Amazon recently announced they are canceling or postponing plans for building new warehouses and distribution centers within California. Media stories have sugarcoated this move as part of a broader development by Amazon to delay opening facilities due a slowing economy. But a closer look shows that several of the planned Amazon facilities in California are probably never going to be built, costing Californians thousands of jobs. The reasons? High business costs and an unfavorable regulatory environment.
Amazon is perhaps the most successful American company in recent memory, rising from just $500,000 in revenue in 1995 to nearly $500 billion last year. They have revolutionized the retail sector and online shopping, and they contributed enormously to our well-being by providing goods while much of the economy was shut down during the pandemic. Any company that has grown by one million–fold in less than 30 years knows what they are doing. Amazon isn’t pulling back on making new investments; it may spend as much as $8 billion to acquire Signify Health, a health care platform provider. What Amazon is doing is reversing course in California, because California is too costly and too highly regulated to warrant expansion.
Amazon has canceled or postponed the development of what amounts to five million square feet of office space in California. A major center that would have covered over two million square feet in Salinas has been canceled due to high construction costs. An Oceanside facility has been canceled because the city did not grant a permit. A 500,000 square foot facility in Hayward has also been canceled, because of permitting issues.
Much to the chagrin of the mayor of West Covina, a Los Angeles suburb with a population of just over 100,000, Amazon has cancelled 177,000 square feet of space there due to union-organized protests aimed at Amazon’s “exploitative” working conditions. The mayor has been raked over the coals by the Teamsters for saying, “A job is a job, and jobs are good to have.” The mayor’s viewpoint is understandable, given that West Covina is a low-income community, with a median household income that is one-third lower than average for the state. Apparently, unions only buy into jobs if they are, well, you know, union jobs. Moving north, over 400,000 square feet of space has been canceled in Santa Rosa and Sonoma. And the beat goes on.
The warning signs of California’s decline have become increasingly evident for the last decade. The state lost a seat within the House of Representatives due to low population growth between 2010 and 2020, which reflected 7.5 million people leaving the state and just 5.8 million moving to California from other states. Between July 2020 and July 2021, California lost another 250,000 people to other states. Over sixty percent of this loss (nearly 160,000 people) came from Los Angeles County, while San Francisco lost about 58,000 residents, nearly 7% of its population.

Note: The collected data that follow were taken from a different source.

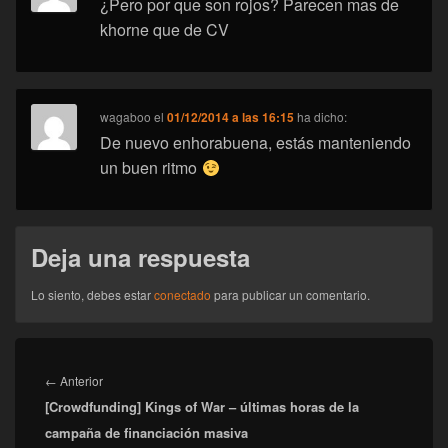
¿Pero por que son rojos? Parecen mas de
khorne que de CV
wagaboo
el
01/12/2014 a las 16:15
ha dicho:
De nuevo enhorabuena, estás manteniendo
un buen ritmo
Deja una respuesta
Lo siento, debes estar
conectado
para publicar un comentario.
Navegación
de
Entrada
←
Anterior
entradas
[Crowdfunding] Kings of War – últimas horas de la
anterior:
campaña de financiación masiva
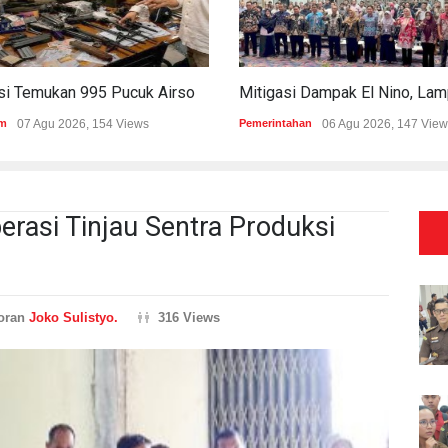
Polisi Temukan 995 Pucuk Airsoft Gun Dan Senjata Api Di Sekolah Swasta
m
07 Agu 2026, 154 Views
Pemerintahan
06 Agu 2026, 147 View
rasi Tinjau Sentra Produksi
oran
Joko Sulistyo.
316 Views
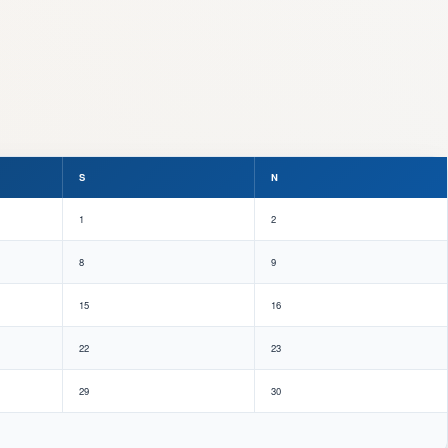
S
N
1
2
8
9
15
16
22
23
29
30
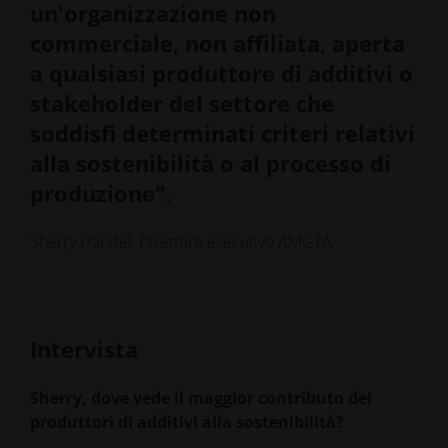
un'organizzazione non
commerciale, non affiliata, aperta
a qualsiasi produttore di additivi o
stakeholder del settore che
soddisfi determinati criteri relativi
alla sostenibilità o al processo di
produzione".
Sherry Handel, Direttore esecutivo AMGTA
Intervista
Sherry, dove vede il maggior contributo dei
produttori di additivi alla sostenibilità?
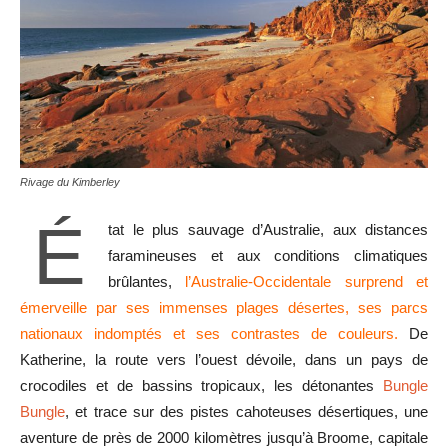
Rivage du Kimberley
É
tat le plus sauvage d’Australie, aux distances
faramineuses et aux conditions climatiques
brûlantes,
l’Australie-Occidentale surprend et
émerveille par ses immenses plages désertes, ses parcs
nationaux indomptés et ses contrastes de couleurs.
De
Katherine, la route vers l’ouest dévoile, dans un pays de
crocodiles et de bassins tropicaux, les détonantes
Bungle
Bungle
, et trace sur des pistes cahoteuses désertiques, une
aventure de près de 2000 kilomètres jusqu’à Broome, capitale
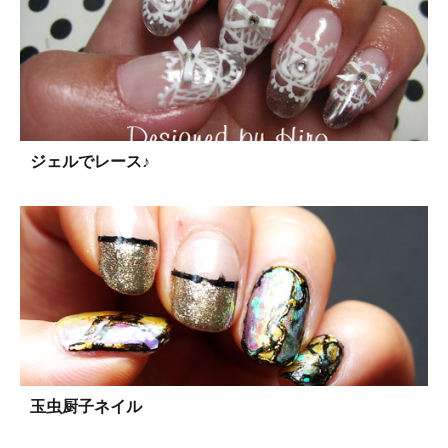
ジェルでレース♪
玉虫厨子ネイル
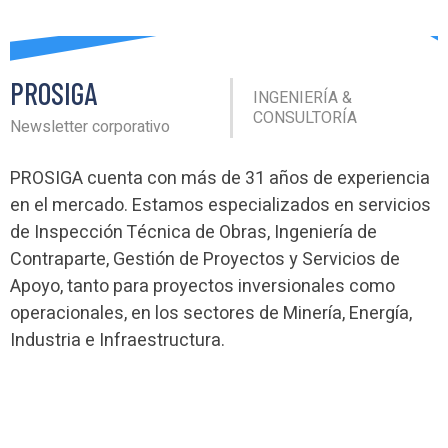
PROSIGA
INGENIERÍA &
CONSULTORÍA
Newsletter corporativo
PROSIGA cuenta con más de 31 años de experiencia
en el mercado. Estamos especializados en servicios
de Inspección Técnica de Obras, Ingeniería de
Contraparte, Gestión de Proyectos y Servicios de
Apoyo, tanto para proyectos inversionales como
operacionales, en los sectores de Minería, Energía,
Industria e Infraestructura.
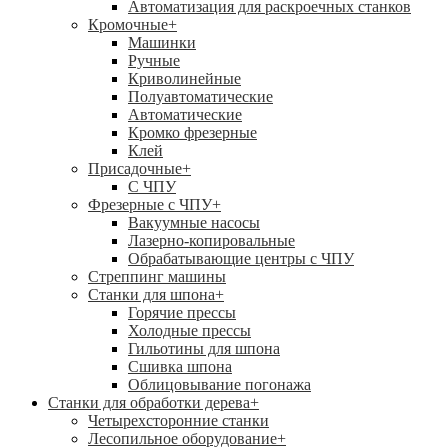
Автоматизация для раскроечных станков
Кромочные
+
Машинки
Ручные
Криволинейные
Полуавтоматические
Автоматические
Кромко фрезерные
Клей
Присадочные
+
С ЧПУ
Фрезерные с ЧПУ
+
Вакуумные насосы
Лазерно-копировальные
Обрабатывающие центры с ЧПУ
Стреппинг машины
Станки для шпона
+
Горячие прессы
Холодные прессы
Гильотины для шпона
Сшивка шпона
Облицовывание погонажа
Станки для обработки дерева
+
Четырехсторонние станки
Лесопильное оборудование
+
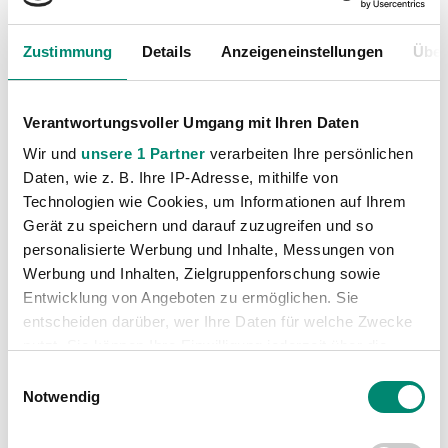
Profis
(1316)
Ticketing
(91)
Zustimmung
Details
Anzeigeneinstellungen
Über
Unkategorisiert
(2867)
Verantwortungsvoller Umgang mit Ihren Daten
Wir und
unsere 1 Partner
verarbeiten Ihre persönlichen
Daten, wie z. B. Ihre IP-Adresse, mithilfe von
Technologien wie Cookies, um Informationen auf Ihrem
Gerät zu speichern und darauf zuzugreifen und so
personalisierte Werbung und Inhalte, Messungen von
VORIGER NEWSEINTRAG
NÄCHSTER NEWSEINTRAG
Werbung und Inhalten, Zielgruppenforschung sowie
2:4 – Niederlage gegen Újpest Budapest
Agyemang Diawusie neu bei der SV Guntamatic Ried
Entwicklung von Angeboten zu ermöglichen. Sie
entscheiden darüber, wer Ihre Daten für welche Zwecke
nutzt. Sie können Ihre Einwilligung jederzeit über die
Cookie-Erklärung oder durch Klicken auf das Privacy
Einwilligungsauswahl
Trigger Symbol ändern oder widerrufen
Notwendig
WEITERE NEWS
Erfahren Sie mehr darüber, wie Ihre persönlichen Daten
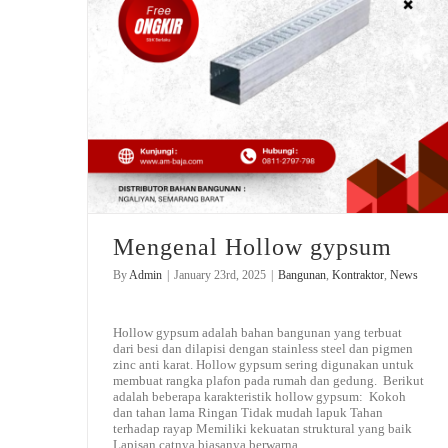
Mengenal Hollow gypsum
By
Admin
|
January 23rd, 2025
|
Bangunan
,
Kontraktor
,
News
Hollow gypsum adalah bahan bangunan yang terbuat
dari besi dan dilapisi dengan stainless steel dan pigmen
zinc anti karat. Hollow gypsum sering digunakan untuk
membuat rangka plafon pada rumah dan gedung. Berikut
adalah beberapa karakteristik hollow gypsum: Kokoh
dan tahan lama Ringan Tidak mudah lapuk Tahan
terhadap rayap Memiliki kekuatan struktural yang baik
Lapisan catnya biasanya berwarna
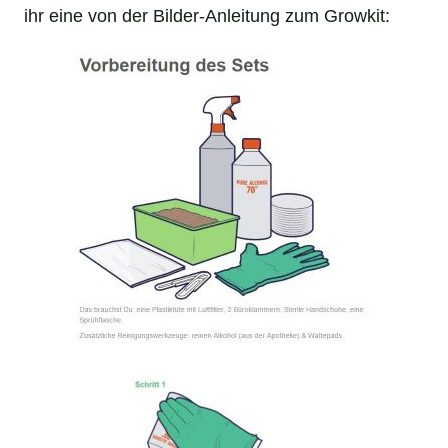
ihr eine von der Bilder-Anleitung zum Growkit:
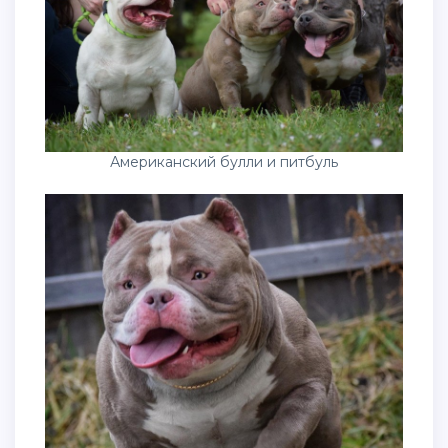
Американский булли и питбуль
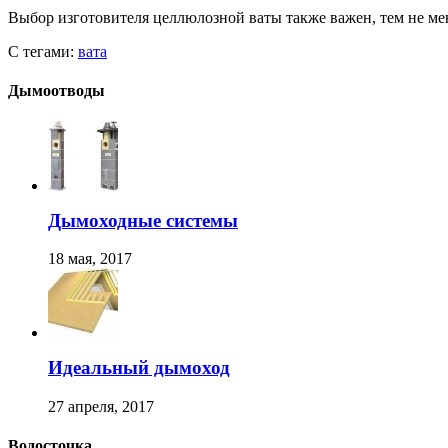
Выбор изготовителя целлюлозной ваты также важен, тем не мен
С тегами:
вата
Дымоотводы
Дымоходные системы
18 мая, 2017
Идеальный дымоход
27 апреля, 2017
Водосточка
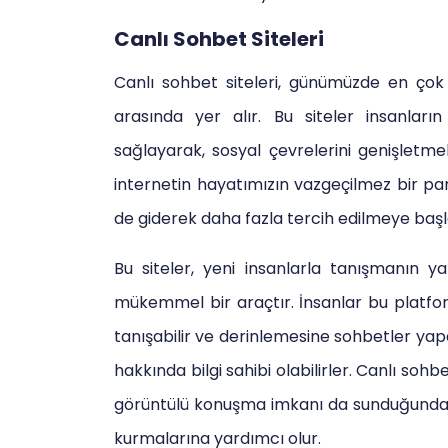
Canlı Sohbet Siteleri
Canlı sohbet siteleri, günümüzde en çok
arasında yer alır. Bu siteler insanları
sağlayarak, sosyal çevrelerini genişletmel
internetin hayatımızın vazgeçilmez bir parç
de giderek daha fazla tercih edilmeye başl
Bu siteler, yeni insanlarla tanışmanın y
mükemmel bir araçtır. İnsanlar bu platforml
tanışabilir ve derinlemesine sohbetler yapab
hakkında bilgi sahibi olabilirler. Canlı sohb
görüntülü konuşma imkanı da sunduğundan 
kurmalarına yardımcı olur.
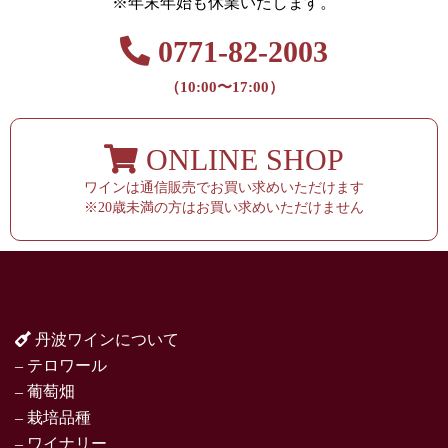
※年末年始も休業いたします。
0771-82-2003
（10:00〜17:00）
ONLINE SHOP
ワインは通信販売でお買い求めいただけます
※20歳未満の方はお買い求めいただけません
丹波ワインについて
– テロワール
– 葡萄畑
– 栽培品種
– ワイナリー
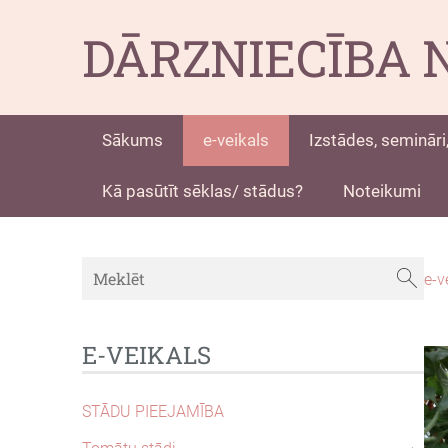
DĀRZNIECĪBA 
Sākums
e-veikals
Izstādes, semināri,
Kā pasūtīt sēklas/ stādus?
Noteikumi
e-v
E-VEIKALS
STĀDU PIEEJAMĪBA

The factors driving California’s decline are precisely those that are driving Amazon to cancel or postpone its California expansion. High business costs eat up revenue and raise prices, which reduces demand for their products, and which in turn reduces job growth and employee compensation below what it could be. This means that California households struggle to afford to live in the state, as housing costs have skyrocketed. The median California home price is now nearly $900,000, more than twice the national average of $429,000, and California’s median rent of $2,200 per month is about one-third higher than in the rest of the country.
Californians also struggle with a state government that chooses policies that lower the quality of life and that further raise the cost of living. Despite record spending, California school quality is among the worst in the country, ranking 44th. California teachers were among the last in the country to return to the classroom after the pandemic, despite billions of dollars being spent on incentives. Energy costs, particularly electricity and gasoline, are among the highest in the country, reflecting the state’s overreliance on renewables and diminished refining capacity for gasoline. One-third of Californians, roughly 13 million, qualify for Medi-Cal, the state’s subsidized health care program for those with very low incomes, which is a system that functions poorly, beset by chronic problems that never get fixed.
The state government’s budget has increased by 50% in the last two years, to over $23,000 in spending per household, yet nearly two-thirds of that budget is allocated to three categories that are grossly deficient: K–12 education, Health and Human Services, and the state’s prison system, where prison guards receive total compensation well above $100,000 annually, and where funding for inmate rehabilitation and training is always scarce.
For years, politicians have swept California’s problems under the rug, because the solutions to these problems don’t align with their vision nor with the visions of their most valuable political contributors, including labor unions and environmental groups. And despite a record number of businesses and people leaving, politicians continue to pretend that these problems just aren’t there. And for most of the state’s politicians, those problems don’t exist, just as long as their political contributors are happy with the status quo.